Marcus Chown is the author of the new book Infinity in the Palm of Your Hand: Fifty Wonders That Reveal an Extraordinary Universe. His other books include The Ascent of Gravity and What a Wonderful World. He worked as a radio astronomer at the California Institute of Technology, and is cosmology consultant at New Scientist. He lives in London.
Q:
How did you come up with the idea for this book, and how did you pick the 50
wonders you include?
A:
I am constantly amazed that the universe we find ourselves in is far stranger
than anything we could possibly have invented. It’s a place, for instance where
a single atom can be in two places at once – the equivalent of you being in New
York and London at the same time. Science, it turns out, is far stranger than fiction.
So
the idea was to show this with 50 examples of hopefully amazing things about
the universe. Basically, I made a list of more than 100 things – it wasn’t hard
to find them – and my publisher helped me cull them down to 50.
Q:
You note that the title for the book came from a William Blake poem. What does
"Infinity in the Palm of Your Hand" signify for you?
A:
Yes, the poem is a famous one, from William Blake’s Auguries of Innocence…
To
see a World in a Grain of Sand
And
a Heaven in a Wild Flower
Hold
Infinity in the palm of your hand
And
Eternity in an hour
Hopefully,
Infinity in the Palm of Your Hand signifies to the reader that the subject
matter of the book they are holding in their hand spans the whole universe.
Q:
You begin in Chapter One with the idea that humans are one-third mushroom. Why
did you decide to start there?
A:
My idea was to start the book with the mundane and close to home – you and me –
and end it with the cosmic and far away. So I begin the last chapter with the
mind-blowing idea that, out there in the universe, are an infinite number of
copies of you reading an infinite number of copies of my book!
Q:
What do you hope readers take away from the book?
A:
That we live in an extraordinary universe. It’s easy for us be overwhelmed with
matters in our everyday lives and sometimes get a bit depressed at what is
happening in the world. So I think it’s important to get some cosmic perspective.

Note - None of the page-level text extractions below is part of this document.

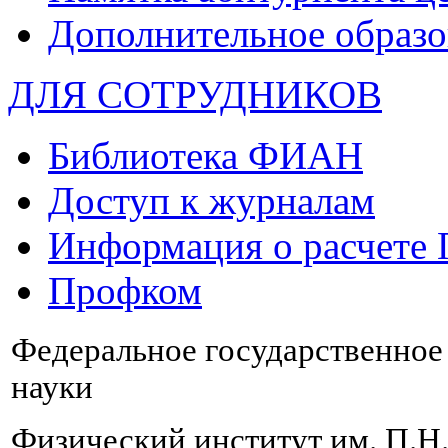
Дополнительное образо
ДЛЯ СОТРУДНИКОВ
Библиотека ФИАН
Доступ к журналам
Информация о расчете
Профком
Федеральное государственно
науки
Физический институт им. П.Н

And also to take some pride in what we as a species have achieved and how far
we have come.
I
mean, we are jumped-up ape with a three-pound brain made mostly of jelly water
and yet we have seen to the farthest frontiers of the universe. In April, for
instance, we actually saw for the first time an image of a black hole, which
marks the very edge of space and time. How amazing is that?
Q:
What are you working on now?
A:
I’ve just written a book about the central magic of science – the fact that
someone sitting at a desk, or standing at a blackboard or a whiteboard, can
write down an arcane formula that predicts the existence of something never
before suspected that, when people go and look turns out to actually exists in
the real world.
Examples
are the planet Neptune, blackhole, antimatter and gravitational waves. Nobody
knows why this central magic works – why the real universe has a perfect
mathematical twin.
Q:
Anything else we should know?
A:
I think I should at least finish by picking one thing at random from my book:
You could fit the entire human race in the volume of sugar cube. That’s because
the atoms out of which we are made are mindbogglingly empty. As a percentage,
the empty space in an atom accounts for 99.9999999999999 per cent of its
volume. All of us are ghosts!
And,
if you could squeeze all the empty space out of all the atoms in all the 7
billion people on Earth, they would fit in the volume of a sugar cube (mind
you, it would be a very heavy sugar cube!). This is not just theory. Out in the
universe there are objects where all the empty space has been squeezed out of
their atoms. They are called “neutron stars|. Such a star is the relic left over
when a massive star blows itself up as a “supernova.”
A
neutron star packs a mass equivalent to the sun into the volume of Mount
Everest. If you could go to a neutron star and dig out a chunk the size of a
sugar cube, it would indeed weigh as much the whole human race.